Mr Hill walked slowly towards Robin, but not directly, and not looking at him until whirling on him suddenly as he came close. Robin flinched. Mr Hill smiled reproachfully: “Think I was going to wallop you, Coventry? Tsk, tsk. We’re not savages, after all. There are, fortunately, certain protocols laid down in the Ministry of Education Guidelines on Capital— I beg your pardon, Corporal Punishment, which prescribe a definite ritual, with which all of you are by now only too familiar. Oh, no, Coventry. You will undoubtedly receive a beating, but in good time, and when I have sufficiently recovered my composure to be able to enjoy it fully . . . What do you think, boys? How many whacks for a boy who, against all odds, even after I had suspected something from the transparently obvious hints of his behaviour, and tried to give him an honourable way to save face— Oh, yes— I know all about the Unwritten Code.

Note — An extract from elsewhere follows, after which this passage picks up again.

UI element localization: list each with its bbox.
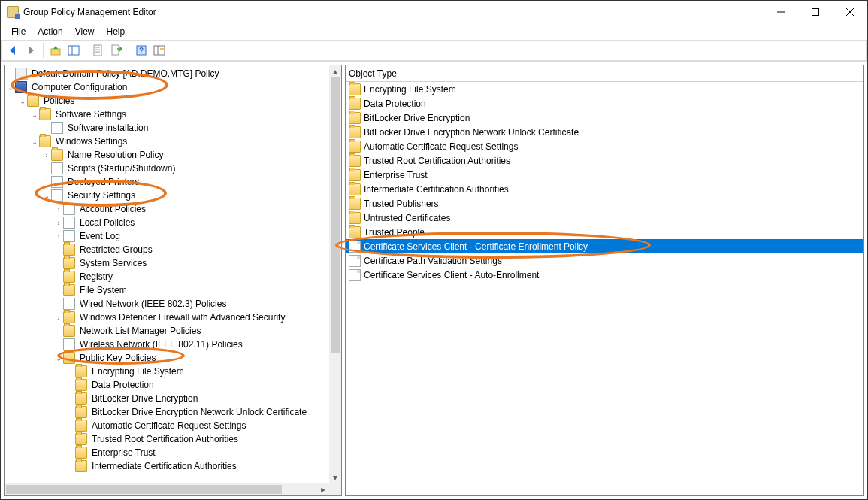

You seem to think I was born a Master. I know, Coventry. I know what goes on in your scurrilous little minds because— because, I too was once twelve years old. . . You, Musgrave? How many whacks ought I to give Coventry? How about twelve? One for each sin-packed year of his so-far pointless existence? Answer me, boy!”
“I don’t know, sir.” Martin whispered.
“Is twelve reasonable, Musgrave, for your pal, Coventry?”
“I think it’s. . . too much, sir.” Martin tried to stifle tears.
Mr Hill was astonished. “Too much? Too much, Musgrave? So I must be un-reasonable, then, mustn’t I? If I suggest twelve— perhaps you think I must be a sadist— (Years later, Martin remembered that Mr Hill pronounced ‘sadist’ like ‘saddest’) to give a twelver to your poor, misguided friend, who had such a deprived childhood. . . being sent to an expensive private Borstal in the heart of Darkest Scotland, instead of to the Elysium of the State-School System?”
Mr Hill studied Robin’s face hard. Robin wiped his sleeve across the corner of his eye.
“Oh. Contrite, are we? Stricken with grief at our misbehaviour? Answer me, boy!”
Robin shook his head defiantly, but said nothing.
Then Mr Hill seemed spent. The energy was gone. He waved Robin back into his seat. “All right, sit down, you little lout. When I dismiss the rest to go to games, you will accompany me to my study, where I shall beat you. The rest of you will do a daily punishment run for a week, for knowing all about the plan and not having the sense to stop him.
There was a murmur of muted protest— Sir!. . . But!
“Talk to Coventry if you don’t like it. . . as for you, Musgrave, you can do a daily punishment run with Coventry for each of the twenty-two days remaining in term, and think yourself lucky I’m not beating you too. . . Oh, yes, Coventry, I do know that you’ve been using that time for your piano practice. Too bad. It seems you’re not going to become a concert pianist this term, doesn’t it?”
Mr Hill turned towards the door, beckoning Robin as he did so. “All right, the rest of you, get out.”
Dispiritedly, the boys crowded out, and Martin moved slowly enough to leave last, just before Mr Hill and Robin.
He wanted to say something encouraging to Robin, but in the end, didn’t dare. Just as they reached the turn in the corridor, he heard Mr Hill say, in quite a normal tone of voice, “Oh, by the way, Coventry. You’ll be glad to know I told Mr Gordon not to waste a plate on the first attempt. Just in case. And you so obligingly proved again that I do know my boys! What price doing a Parslow’s Run now, eh?”
“Parslow’s run?” Robin murmured, surprised.
“Yes. Don’t you remember? I told you. He’s the boy at my school, who did it in 1938. . . Quite a successful barrister now, at the Inns of Court, if you’d believe it! We still keep in touch.”